Are you familiar with Open Banking? Do you know what PSD2 is? If not then you are not alone. The UK Consumers’ advice firm Which? had done a survey a few months before the implementation of the new directives and discovered that an astounding 92% of the consumers are not aware of these changing regulatory environment that is set to change the financial system in the way that we know it.
The Second Payment Services Directive (PSD2) is a new legislation act developed by the European Union, that entered into effect just a few weeks back on the 13th of January with big expectations on the potential impact on online payments and banking sector. PSD2 is usually used as a synonym for Open Banking, but there are few differences between the EU and the UK directives, even if the concept is the same.
We have already partly covered PSD2 in this post of our blog, but it is important to know some basic features of the new legislation – banks will further on have to share things like the consumers’ spending patterns, transaction history, etc. to third-party providers (TPPs), in the form of API, if the owner of the bank account requests them to do so.
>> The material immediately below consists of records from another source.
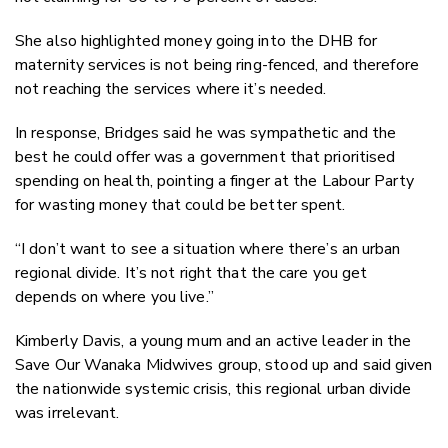
She also highlighted money going into the DHB for
maternity services is not being ring-fenced, and therefore
not reaching the services where it’s needed.
In response, Bridges said he was sympathetic and the
best he could offer was a government that prioritised
spending on health, pointing a finger at the Labour Party
for wasting money that could be better spent.
“I don’t want to see a situation where there’s an urban
regional divide. It’s not right that the care you get
depends on where you live.”
Kimberly Davis, a young mum and an active leader in the
Save Our Wanaka Midwives group, stood up and said given
the nationwide systemic crisis, this regional urban divide
was irrelevant.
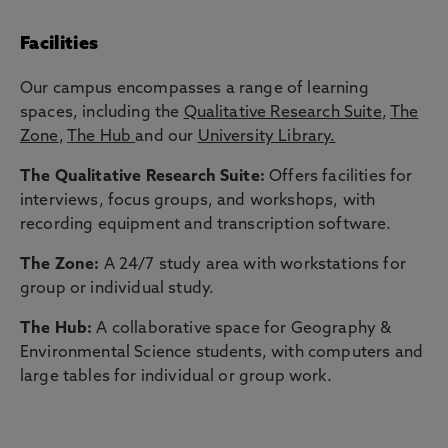
Facilities
Our campus encompasses a range of learning
spaces, including the
Qualitative Research Suite
,
The
Zone
,
The Hub
and our
University Library.
The Qualitative Research Suite:
Offers facilities for
interviews, focus groups, and workshops, with
recording equipment and transcription software.
The Zone:
A 24/7 study area with workstations for
group or individual study.
The Hub:
A collaborative space for Geography &
Environmental Science students, with computers and
large tables for individual or group work.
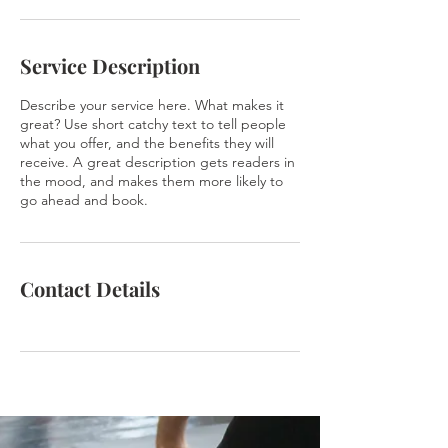
Service Description
Describe your service here. What makes it
great? Use short catchy text to tell people
what you offer, and the benefits they will
receive. A great description gets readers in
the mood, and makes them more likely to
go ahead and book.
Contact Details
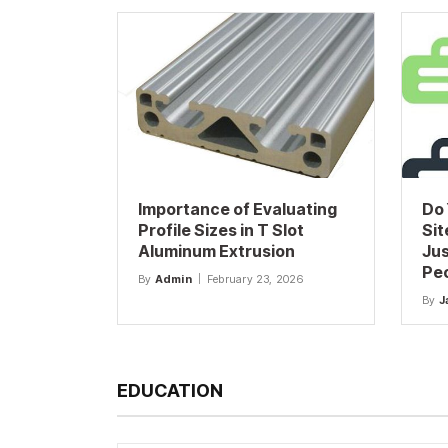
Importance of Evaluating
Do 
Profile Sizes in T Slot
Sit
Aluminum Extrusion
Jus
Pe
By
Admin
February 23, 2026
By
J
EDUCATION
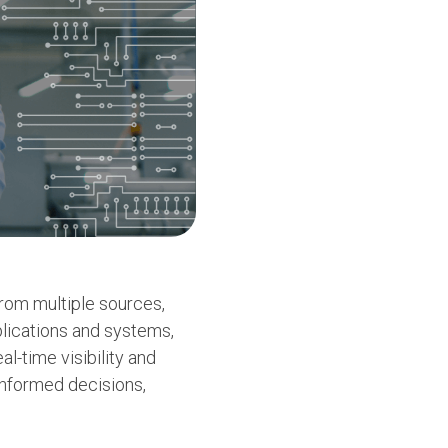
from multiple sources,
pplications and systems,
l-time visibility and
informed decisions,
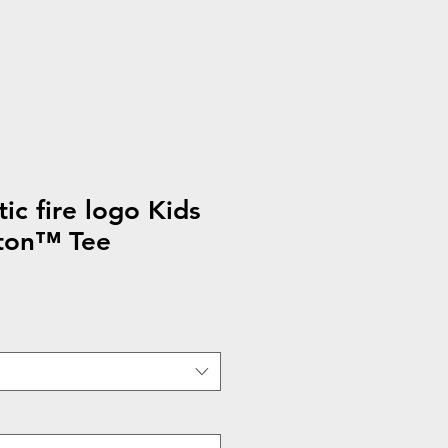
ic fire logo Kids
ton™ Tee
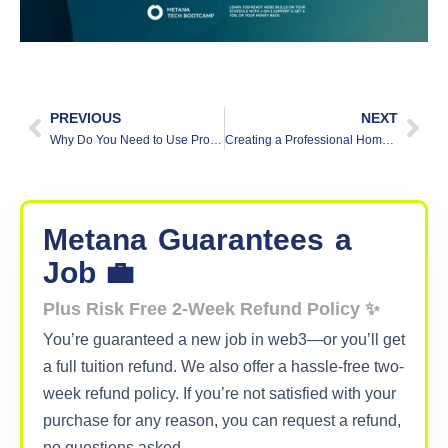
PREVIOUS
NEXT
Why Do You Need to Use Proper Commit Messages?
Creating a Professional Home Office on Any Budget
Metana
Guarantees
a
Job 💼
Plus Risk Free 2-Week Refund Policy ✨
You’re guaranteed a new job in web3—or you’ll get
a full tuition refund. We also offer a hassle-free two-
week refund policy. If you’re not satisfied with your
purchase for any reason, you can request a refund,
no questions asked.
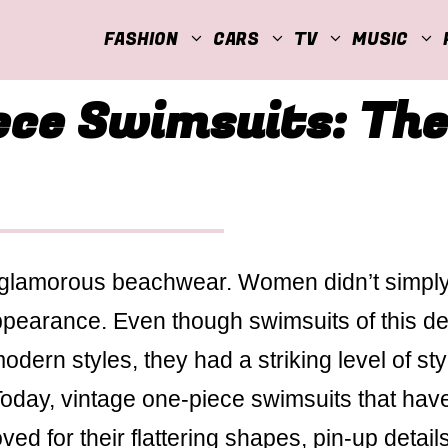
FASHION
CARS
TV
MUSIC
ece Swimsuits: The
 glamorous beachwear. Women didn’t simpl
ppearance. Even though swimsuits of this d
ern styles, they had a striking level of sty
 Today, vintage one-piece swimsuits that hav
ed for their flattering shapes, pin-up detail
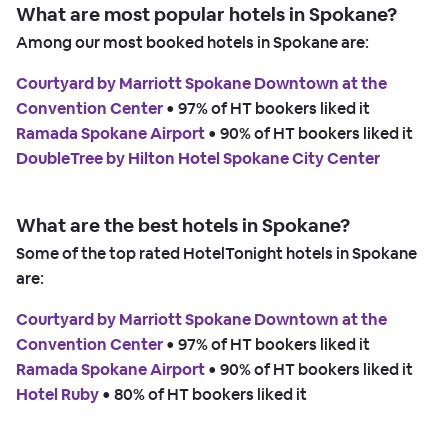
What are most popular hotels in Spokane?
Among our most booked hotels in Spokane are:
Courtyard by Marriott Spokane Downtown at the
Convention Center
 • 
97% of HT bookers liked it
Ramada Spokane Airport
 • 
90% of HT bookers liked it
DoubleTree by Hilton Hotel Spokane City Center
What are the best hotels in Spokane?
Some of the top rated HotelTonight hotels in Spokane
are:
Courtyard by Marriott Spokane Downtown at the
Convention Center
 • 
97% of HT bookers liked it
Ramada Spokane Airport
 • 
90% of HT bookers liked it
Hotel Ruby
 • 
80% of HT bookers liked it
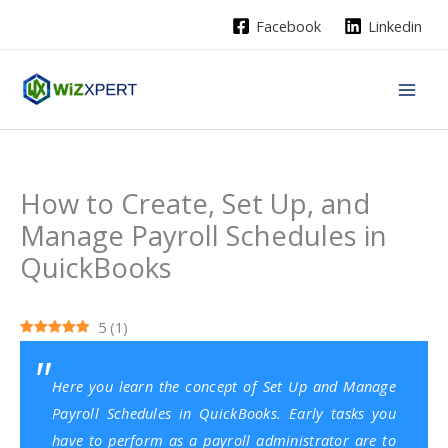
Skip
Facebook
Linkedin
to
content
How to Create, Set Up, and
Manage Payroll Schedules in
QuickBooks
5
(
1
)
Here you learn the concept of Set Up and Manage
Payroll Schedules in QuickBooks. Early tasks you
have to perform as a payroll administrator are to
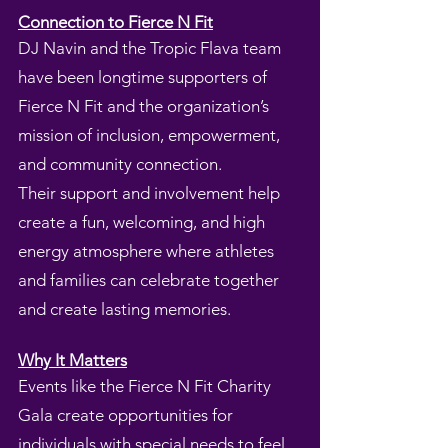
Connection to Fierce N Fit
DJ Navin and the Tropic Flava team
have been longtime supporters of
Fierce N Fit and the organization’s
mission of inclusion, empowerment,
and community connection.
Their support and involvement help
create a fun, welcoming, and high
energy atmosphere where athletes
and families can celebrate together
and create lasting memories.
Why It Matters
Events like the Fierce N Fit Charity
Gala create opportunities for
individuals with special needs to feel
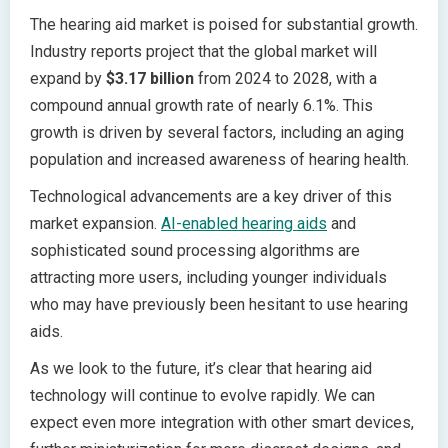
The hearing aid market is poised for substantial growth.
Industry reports project that the global market will
expand by
$3.17 billion
from 2024 to 2028, with a
compound annual growth rate of nearly 6.1%. This
growth is driven by several factors, including an aging
population and increased awareness of hearing health.
Technological advancements are a key driver of this
market expansion.
AI-enabled hearing aids
and
sophisticated sound processing algorithms are
attracting more users, including younger individuals
who may have previously been hesitant to use hearing
aids.
As we look to the future, it’s clear that hearing aid
technology will continue to evolve rapidly. We can
expect even more integration with other smart devices,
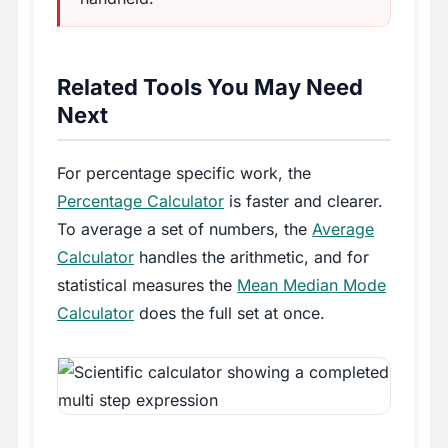
Related Tools You May Need
Next
For percentage specific work, the
Percentage Calculator
is faster and clearer.
To average a set of numbers, the
Average
Calculator
handles the arithmetic, and for
statistical measures the
Mean Median Mode
Calculator
does the full set at once.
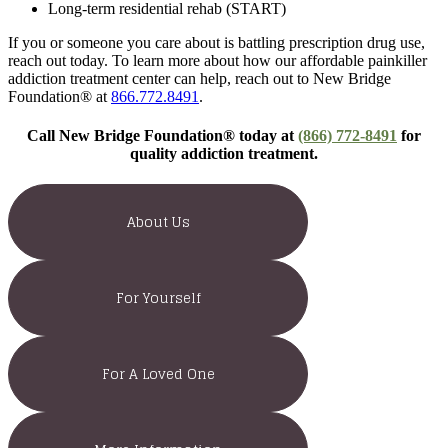
Long-term residential rehab (START)
If you or someone you care about is battling prescription drug use,
reach out today. To learn more about how our affordable painkiller
addiction treatment center can help, reach out to New Bridge
Foundation® at
866.772.8491
.
Call New Bridge Foundation® today at
(866) 772-8491
for
quality addiction treatment.
About Us
For Yourself
For A Loved One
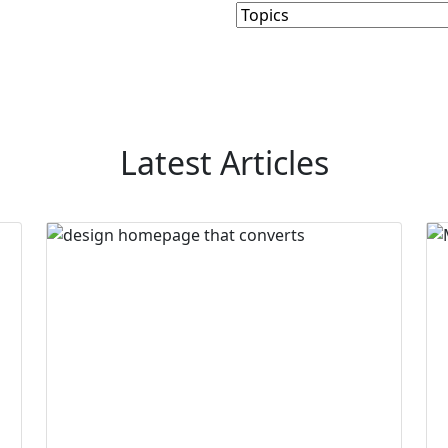
Latest Articles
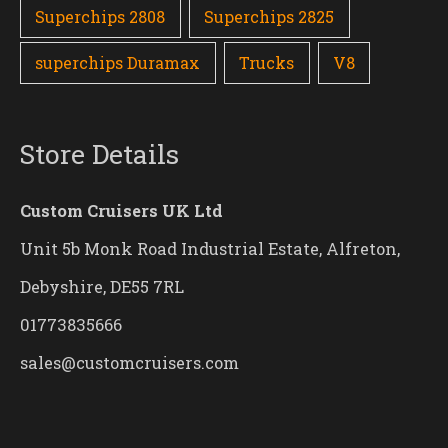
Superchips 2808
Superchips 2825
superchips Duramax
Trucks
V8
Store Details
Custom Cruisers UK Ltd
Unit 5b Monk Road Industrial Estate, Alfreton,
Debyshire, DE55 7RL
01773835666
sales@customcruisers.com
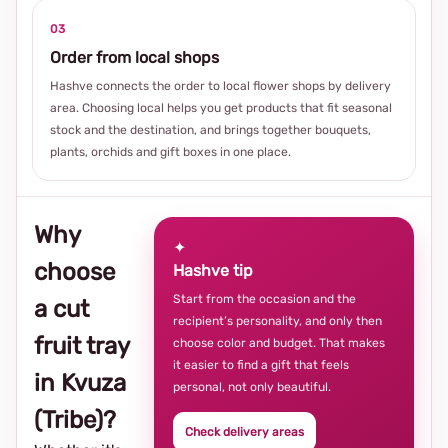
03
Order from local shops
Hashve connects the order to local flower shops by delivery
area. Choosing local helps you get products that fit seasonal
stock and the destination, and brings together bouquets,
plants, orchids and gift boxes in one place.
Why
✦
choose
Hashve tip
Start from the occasion and the
a cut
recipient’s personality, and only then
fruit tray
choose color and budget. That makes
it easier to find a gift that feels
in Kvuza
personal, not only beautiful.
(Tribe)?
Check delivery areas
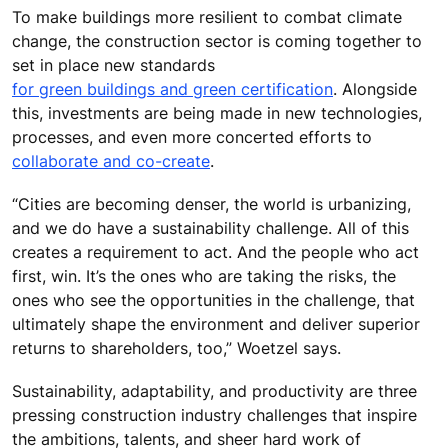
To make buildings more resilient to combat climate
change, the construction sector is coming together to
set in place new standards
for green buildings and green certification
. Alongside
this, investments are being made in new technologies,
processes, and even more concerted efforts to
collaborate and co-create
.
“Cities are becoming denser, the world is urbanizing,
and we do have a sustainability challenge. All of this
creates a requirement to act. And the people who act
first, win. It’s the ones who are taking the risks, the
ones who see the opportunities in the challenge, that
ultimately shape the environment and deliver superior
returns to shareholders, too,” Woetzel says.
Sustainability, adaptability, and productivity are three
pressing construction industry challenges that inspire
the ambitions, talents, and sheer hard work of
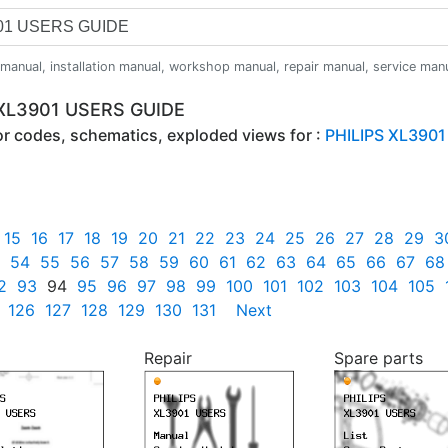
anual, installation manual, workshop manual, repair manual, service manual,
 XL3901 USERS GUIDE
ror codes, schematics, exploded views for :
PHILIPS XL3901
15
16
17
18
19
20
21
22
23
24
25
26
27
28
29
3
54
55
56
57
58
59
60
61
62
63
64
65
66
67
68
2
93
94
95
96
97
98
99
100
101
102
103
104
105
126
127
128
129
130
131
Next
Repair
Spare parts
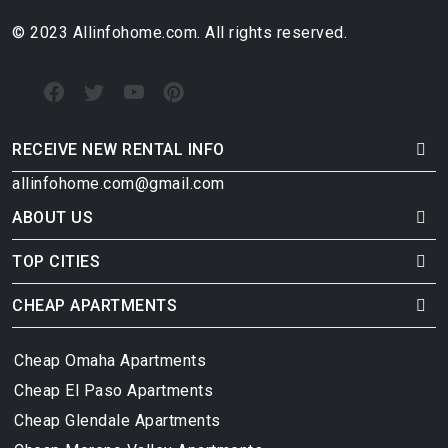
© 2023 Allinfohome.com. All rights reserved.
RECEIVE NEW RENTAL INFO
allinfohome.com@gmail.com
ABOUT US
TOP CITIES
CHEAP APARTMENTS
Cheap Omaha Apartments
Cheap El Paso Apartments
Cheap Glendale Apartments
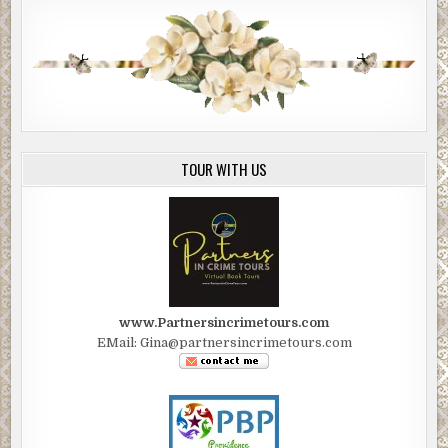
TOUR WITH US
www.Partnersincrimetours.com
EMail: Gina@partnersincrimetours.com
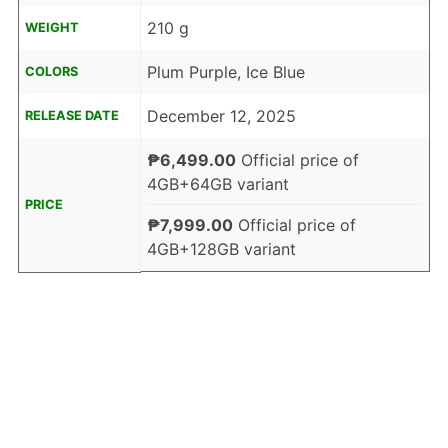
210 g
WEIGHT
Plum Purple, Ice Blue
COLORS
December 12, 2025
RELEASE DATE
₱6,499.00
Official price of
4GB+64GB variant
PRICE
₱7,999.00
Official price of
4GB+128GB variant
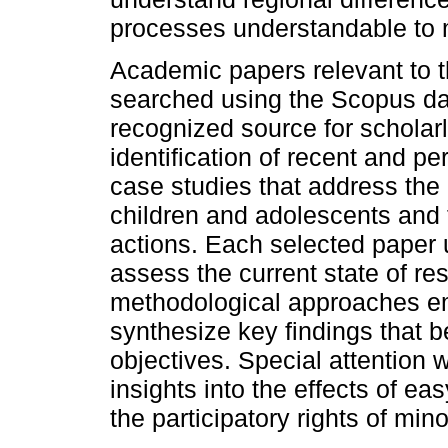
processes understandable to 
Academic papers relevant to t
searched using the Scopus d
recognized source for scholarl
identification of recent and pe
case studies that address the a
children and adolescents and th
actions. Each selected paper 
assess the current state of re
methodological approaches em
synthesize key findings that b
objectives. Special attention w
insights into the effects of ea
the participatory rights of min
Apparently a simple thing, but something that could change the way how funds and spendings are managed.
“One example of how data could be used is for those consumers looking to save money for a specific goal who feel that they don’t have enough disposable income. Sharing their data with a budgeting app could uncover some unnecessary purchases and work out where they can save money, whereas before they may not have been as motivated to look deeper into their transaction history themselves. […] Using an app to easily see every account in one place will be helpful for consumers with multiple accounts from different firms.” said Rachel Springall, finance spokesperson at moneyfacts.co.uk, to The Independent.
However, consumers education remains a big issue at the moment, and in addition to lack of awareness, there’s a perception of increased insecurity. As reported by Fintech expert Chris Skinner, recent research by Accenture found that 85% of the person surveyed said that the fear of fraud would put them off sharing data, and 69% said they would not share financial data with businesses that were not banks.
The outcome that we expect with Open Banking should be quite the opposite, as it could reduce the number of frauds. With PSD2 the existing consumer protection rules will be enhanced, for example, through increased security requirements, such as two-factor authentication (2FA) with biometrics, for every customer. In that sense, the use of the big data that will become available from banks will help to reduce the number of false positive. With all these things in mind, from a technical point of view, Open Banking is not anyway riskier than online banking. The application programming interfaces, better known as APIs, approved by the financial regulator, will be allowed to use the system, but will not have access to the credentials used to access the bank account of the consumer.
All in all, technology is transforming financial services for the better and could bring significant benefits for the end users. But education at this point is fundamental to bring consumers up to speed and illustrate them what the pros and cons to embrace these new exciting developments that are bringing democracy and transparency to the financial system are.